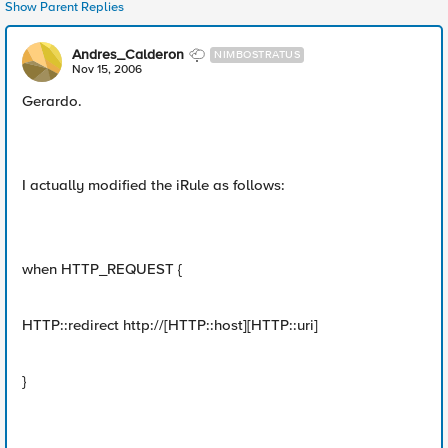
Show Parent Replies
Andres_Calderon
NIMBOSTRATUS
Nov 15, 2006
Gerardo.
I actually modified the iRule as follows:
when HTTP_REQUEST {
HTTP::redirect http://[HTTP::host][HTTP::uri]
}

--

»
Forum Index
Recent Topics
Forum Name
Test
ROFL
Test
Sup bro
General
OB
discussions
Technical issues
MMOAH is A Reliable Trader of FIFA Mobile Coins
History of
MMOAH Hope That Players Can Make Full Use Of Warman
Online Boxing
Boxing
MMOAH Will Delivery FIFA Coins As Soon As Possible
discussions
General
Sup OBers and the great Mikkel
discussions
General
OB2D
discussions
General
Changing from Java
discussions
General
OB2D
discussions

_Problem details_: Your task is to copy each line of the listing that holds the word "MMOAH".

_Solution to the problem_:
MMOAH is A Reliable Trader of FIFA Mobile Coins
MMOAH Hope That Players Can Make Full Use Of Warman
MMOAH Will Delivery FIFA Coins As Soon As Possible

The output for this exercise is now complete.